I'm a 2016 Devinci Hatchet SX owner and it was love at first sight but the honeymoon didn't last long after a few hundred km's. I thought about selling it and finding something else but could still see the potential in the frame so I set a goal to create a versatile quiver-of-one bike. So far I'm pretty pleased with the outcome and am now committed long term; I love it. I'm a wally weekender and commuter and I've put 3500km on it since May riding to work a couple times per week, touring, grinding, noodling and have an average amount of CX laps on it around the lower mainland courses.
- I'm 191cm tall and have the 60cm frame.
- Numerous saddle height/position, handlebar height and stem length changes were made to get it feeling good on and off road.

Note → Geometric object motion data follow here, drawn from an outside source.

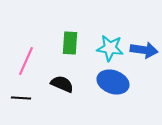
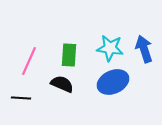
green rectangle: moved 1 px left, 12 px down
blue arrow: moved 1 px up; rotated 116 degrees counterclockwise
pink line: moved 3 px right
blue ellipse: rotated 44 degrees counterclockwise
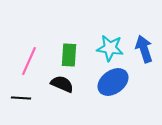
blue ellipse: rotated 12 degrees counterclockwise
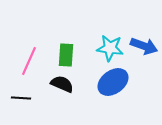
blue arrow: moved 3 px up; rotated 128 degrees clockwise
green rectangle: moved 3 px left
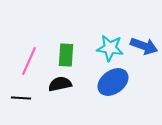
black semicircle: moved 2 px left; rotated 35 degrees counterclockwise
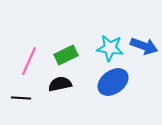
green rectangle: rotated 60 degrees clockwise
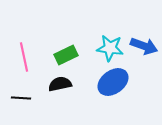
pink line: moved 5 px left, 4 px up; rotated 36 degrees counterclockwise
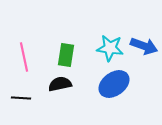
green rectangle: rotated 55 degrees counterclockwise
blue ellipse: moved 1 px right, 2 px down
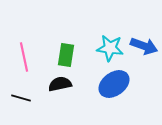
black line: rotated 12 degrees clockwise
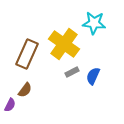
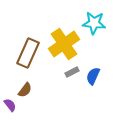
yellow cross: rotated 20 degrees clockwise
brown rectangle: moved 1 px right, 1 px up
purple semicircle: rotated 64 degrees counterclockwise
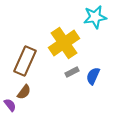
cyan star: moved 1 px right, 6 px up; rotated 15 degrees counterclockwise
yellow cross: moved 1 px up
brown rectangle: moved 3 px left, 8 px down
brown semicircle: moved 1 px left, 2 px down
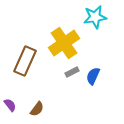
brown semicircle: moved 13 px right, 17 px down
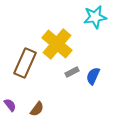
yellow cross: moved 7 px left, 1 px down; rotated 16 degrees counterclockwise
brown rectangle: moved 2 px down
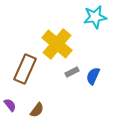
brown rectangle: moved 6 px down
brown semicircle: moved 1 px down
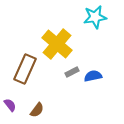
blue semicircle: rotated 54 degrees clockwise
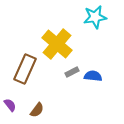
blue semicircle: rotated 18 degrees clockwise
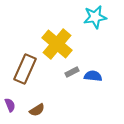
purple semicircle: rotated 16 degrees clockwise
brown semicircle: rotated 21 degrees clockwise
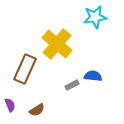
gray rectangle: moved 13 px down
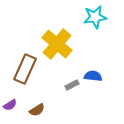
purple semicircle: rotated 80 degrees clockwise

- After 1000km I swapped on the SRAM Rival 1x setup for a Shimano 105 2x setup. Initially the 1x setup was fun but even though the gearing ratio is pretty close to some 2x setups I'd had on my road bikes, it was tough find a good rhythm when I got deeper into longer rides. Also, sometimes you need a granny gear to just help you get home in one piece.
- I love the Schwalbe G-One 38's that came with the Hatchet. So versatile and comfortable but sometimes I wanted something a bit more nimble for road-only. So, I dropped the OEM house-brand wheelset and went with two pairs of A-Class CXD5 wheelsets; $250/pr from MEC and no complaints. One set with the Shwalbe G-One 38's and one set with Continental slick 28's. Swapping the wheels in and out as needed is a luxury.

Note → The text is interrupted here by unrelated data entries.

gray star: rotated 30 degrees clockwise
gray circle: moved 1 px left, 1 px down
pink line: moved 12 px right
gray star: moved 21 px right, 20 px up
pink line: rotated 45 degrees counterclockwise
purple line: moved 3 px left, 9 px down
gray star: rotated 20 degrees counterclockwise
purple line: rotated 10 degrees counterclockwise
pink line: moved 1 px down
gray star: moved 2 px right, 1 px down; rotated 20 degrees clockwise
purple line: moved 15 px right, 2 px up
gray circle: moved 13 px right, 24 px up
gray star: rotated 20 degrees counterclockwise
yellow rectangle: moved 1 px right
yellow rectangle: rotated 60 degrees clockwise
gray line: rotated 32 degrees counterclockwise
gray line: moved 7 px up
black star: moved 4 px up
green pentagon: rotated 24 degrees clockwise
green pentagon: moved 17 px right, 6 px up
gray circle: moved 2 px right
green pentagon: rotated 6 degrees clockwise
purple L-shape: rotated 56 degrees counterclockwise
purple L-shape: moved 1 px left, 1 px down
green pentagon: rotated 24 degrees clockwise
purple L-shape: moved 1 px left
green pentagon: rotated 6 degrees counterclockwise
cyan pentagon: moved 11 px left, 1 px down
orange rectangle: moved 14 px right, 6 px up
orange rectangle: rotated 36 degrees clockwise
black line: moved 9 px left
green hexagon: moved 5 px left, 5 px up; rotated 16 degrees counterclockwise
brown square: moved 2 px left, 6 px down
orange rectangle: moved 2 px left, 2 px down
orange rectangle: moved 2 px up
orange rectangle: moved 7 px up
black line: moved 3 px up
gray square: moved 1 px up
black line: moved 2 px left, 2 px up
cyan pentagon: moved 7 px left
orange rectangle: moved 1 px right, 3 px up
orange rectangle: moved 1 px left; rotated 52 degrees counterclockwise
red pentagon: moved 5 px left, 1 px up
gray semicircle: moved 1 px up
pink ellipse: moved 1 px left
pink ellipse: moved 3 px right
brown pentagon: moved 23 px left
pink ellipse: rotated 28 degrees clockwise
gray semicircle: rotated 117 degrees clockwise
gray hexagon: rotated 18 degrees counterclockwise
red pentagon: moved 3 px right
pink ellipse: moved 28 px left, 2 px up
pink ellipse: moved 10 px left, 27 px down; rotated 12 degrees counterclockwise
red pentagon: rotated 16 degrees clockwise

- The G-One's were tougher to handle on the lose and dry sandy sections of the KVR trail between Penticton and Merritt. Wet sand on CX courses they handled OK but they perform beautifully on gravel roads, pea gravel and grassy CX tracks. They're perfectly at home on something like a full Fishermans loop up to the Seymour dam and down the east bank.
- The TRP Spyre mechanical disk brakes were a wise choice for the spec to keep the MSRP reasonable and I'm in no rush to switch to hydraulics. They're easily adjustable and the stopping power is totally adequate with with the 140mm rotors.

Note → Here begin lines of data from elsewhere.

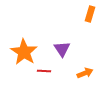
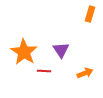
purple triangle: moved 1 px left, 1 px down
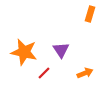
orange star: rotated 20 degrees counterclockwise
red line: moved 2 px down; rotated 48 degrees counterclockwise
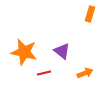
purple triangle: moved 1 px right, 1 px down; rotated 18 degrees counterclockwise
red line: rotated 32 degrees clockwise
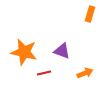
purple triangle: rotated 18 degrees counterclockwise
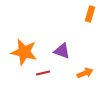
red line: moved 1 px left
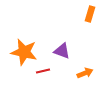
red line: moved 2 px up
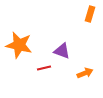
orange star: moved 5 px left, 7 px up
red line: moved 1 px right, 3 px up
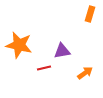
purple triangle: rotated 30 degrees counterclockwise
orange arrow: rotated 14 degrees counterclockwise
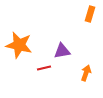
orange arrow: moved 1 px right; rotated 35 degrees counterclockwise
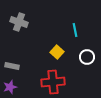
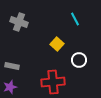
cyan line: moved 11 px up; rotated 16 degrees counterclockwise
yellow square: moved 8 px up
white circle: moved 8 px left, 3 px down
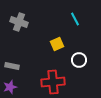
yellow square: rotated 24 degrees clockwise
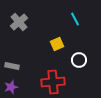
gray cross: rotated 30 degrees clockwise
purple star: moved 1 px right
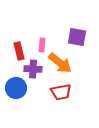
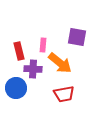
pink rectangle: moved 1 px right
red trapezoid: moved 3 px right, 2 px down
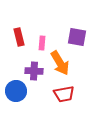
pink rectangle: moved 1 px left, 2 px up
red rectangle: moved 14 px up
orange arrow: rotated 20 degrees clockwise
purple cross: moved 1 px right, 2 px down
blue circle: moved 3 px down
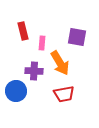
red rectangle: moved 4 px right, 6 px up
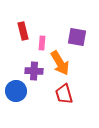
red trapezoid: rotated 85 degrees clockwise
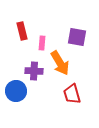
red rectangle: moved 1 px left
red trapezoid: moved 8 px right
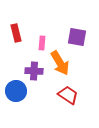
red rectangle: moved 6 px left, 2 px down
red trapezoid: moved 4 px left, 1 px down; rotated 140 degrees clockwise
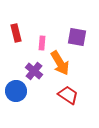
purple cross: rotated 36 degrees clockwise
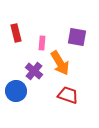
red trapezoid: rotated 15 degrees counterclockwise
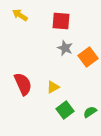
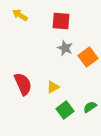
green semicircle: moved 5 px up
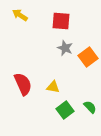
yellow triangle: rotated 40 degrees clockwise
green semicircle: rotated 80 degrees clockwise
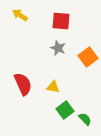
gray star: moved 7 px left
green semicircle: moved 5 px left, 12 px down
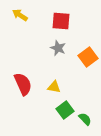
yellow triangle: moved 1 px right
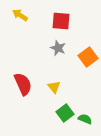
yellow triangle: rotated 40 degrees clockwise
green square: moved 3 px down
green semicircle: rotated 24 degrees counterclockwise
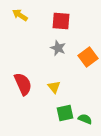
green square: rotated 24 degrees clockwise
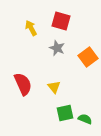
yellow arrow: moved 11 px right, 13 px down; rotated 28 degrees clockwise
red square: rotated 12 degrees clockwise
gray star: moved 1 px left
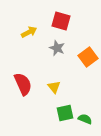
yellow arrow: moved 2 px left, 4 px down; rotated 91 degrees clockwise
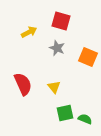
orange square: rotated 30 degrees counterclockwise
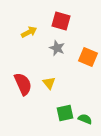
yellow triangle: moved 5 px left, 4 px up
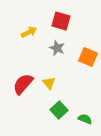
red semicircle: rotated 115 degrees counterclockwise
green square: moved 6 px left, 3 px up; rotated 30 degrees counterclockwise
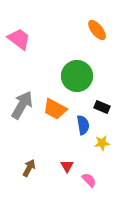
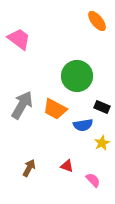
orange ellipse: moved 9 px up
blue semicircle: rotated 90 degrees clockwise
yellow star: rotated 21 degrees counterclockwise
red triangle: rotated 40 degrees counterclockwise
pink semicircle: moved 4 px right
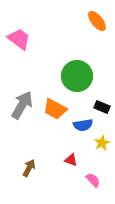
red triangle: moved 4 px right, 6 px up
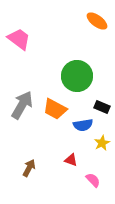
orange ellipse: rotated 15 degrees counterclockwise
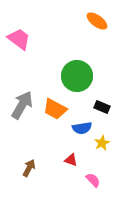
blue semicircle: moved 1 px left, 3 px down
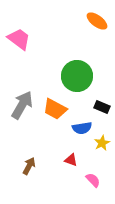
brown arrow: moved 2 px up
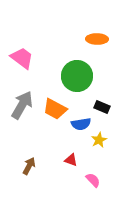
orange ellipse: moved 18 px down; rotated 35 degrees counterclockwise
pink trapezoid: moved 3 px right, 19 px down
blue semicircle: moved 1 px left, 4 px up
yellow star: moved 3 px left, 3 px up
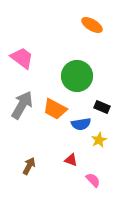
orange ellipse: moved 5 px left, 14 px up; rotated 30 degrees clockwise
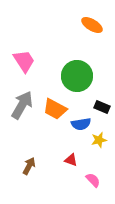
pink trapezoid: moved 2 px right, 3 px down; rotated 20 degrees clockwise
yellow star: rotated 14 degrees clockwise
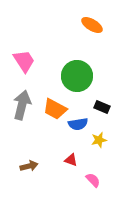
gray arrow: rotated 16 degrees counterclockwise
blue semicircle: moved 3 px left
brown arrow: rotated 48 degrees clockwise
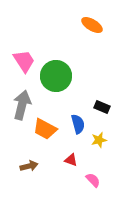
green circle: moved 21 px left
orange trapezoid: moved 10 px left, 20 px down
blue semicircle: rotated 96 degrees counterclockwise
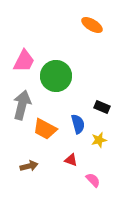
pink trapezoid: rotated 60 degrees clockwise
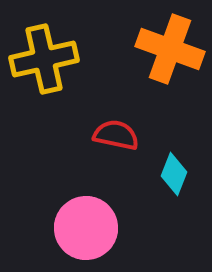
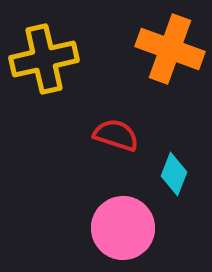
red semicircle: rotated 6 degrees clockwise
pink circle: moved 37 px right
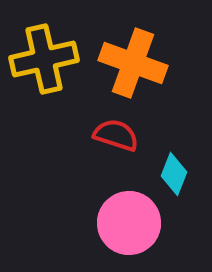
orange cross: moved 37 px left, 14 px down
pink circle: moved 6 px right, 5 px up
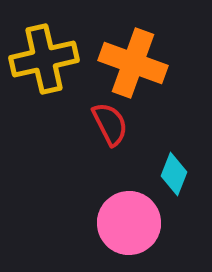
red semicircle: moved 6 px left, 11 px up; rotated 45 degrees clockwise
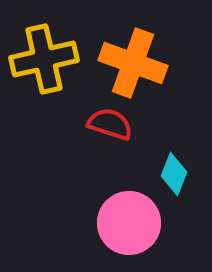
red semicircle: rotated 45 degrees counterclockwise
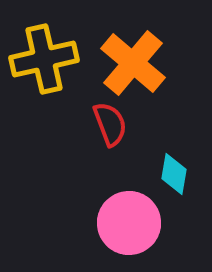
orange cross: rotated 20 degrees clockwise
red semicircle: rotated 51 degrees clockwise
cyan diamond: rotated 12 degrees counterclockwise
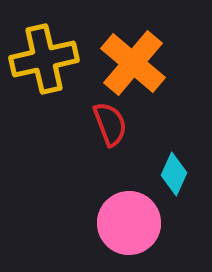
cyan diamond: rotated 15 degrees clockwise
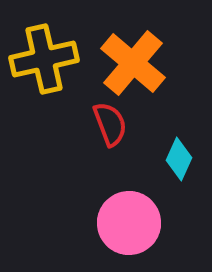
cyan diamond: moved 5 px right, 15 px up
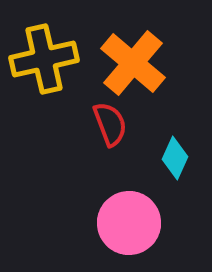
cyan diamond: moved 4 px left, 1 px up
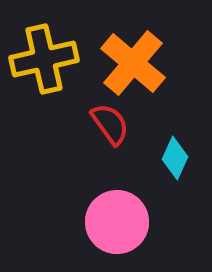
red semicircle: rotated 15 degrees counterclockwise
pink circle: moved 12 px left, 1 px up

- I didn't want panniers and a rack for going for quick rides around home so I went with Porcelain Rocket bags . Someone on NSMB put me on to them and for that I offer a huge thanks - maybe Morgman? I can't say enough about the versatility of these for touring. Their saddle bag is genius; expands from 5-15L (I think) and it's very sturdy when secured to the saddle rails and post when fully expanded. It's got good compression straps too. I use their slick frame bag too. It's a good setup for shorter summer tours when crashing on someone's sofa. For work commuting I use the waterproof Timbuk2 Especial Tres pack. It's very well made and a lot less bulky than I'd anticipated.
So, a quick summary. As with many bikes, time in the saddle gets the conversation between your body and the bike going, but to get the Hatchet to be versatile for my own needs required a translator which resulted in a fair amount of adjustments to the bike. That said, I did a 450km Sunshine Coast / Van Isle tour in late summer that cemented the relationship for the long haul.
Special thanks to everyone on Pinkbike Buy [HTML_REMOVED] Sell that bought my old road bike and the Hatchet's OEM parts that help fund the upgrades. Cheers!